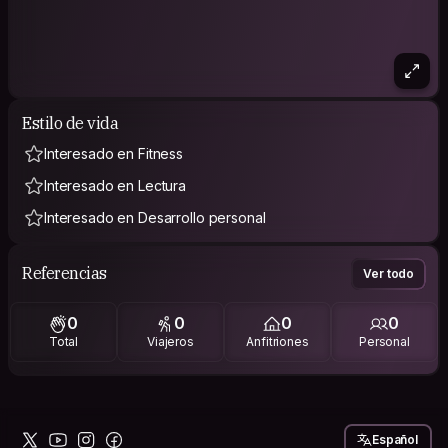
Estilo de vida
Interesado en Fitness
Interesado en Lectura
Interesado en Desarrollo personal
Referencias
Ver todo
0
0
0
0
Total
Viajeros
Anfitriones
Personal
Español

◆ ◆ ◆

(Your objective): Look at the records above. Copy every line where the string "Interesado" occurs.

(Task response):
Interesado en Fitness
Interesado en Lectura
Interesado en Desarrollo personal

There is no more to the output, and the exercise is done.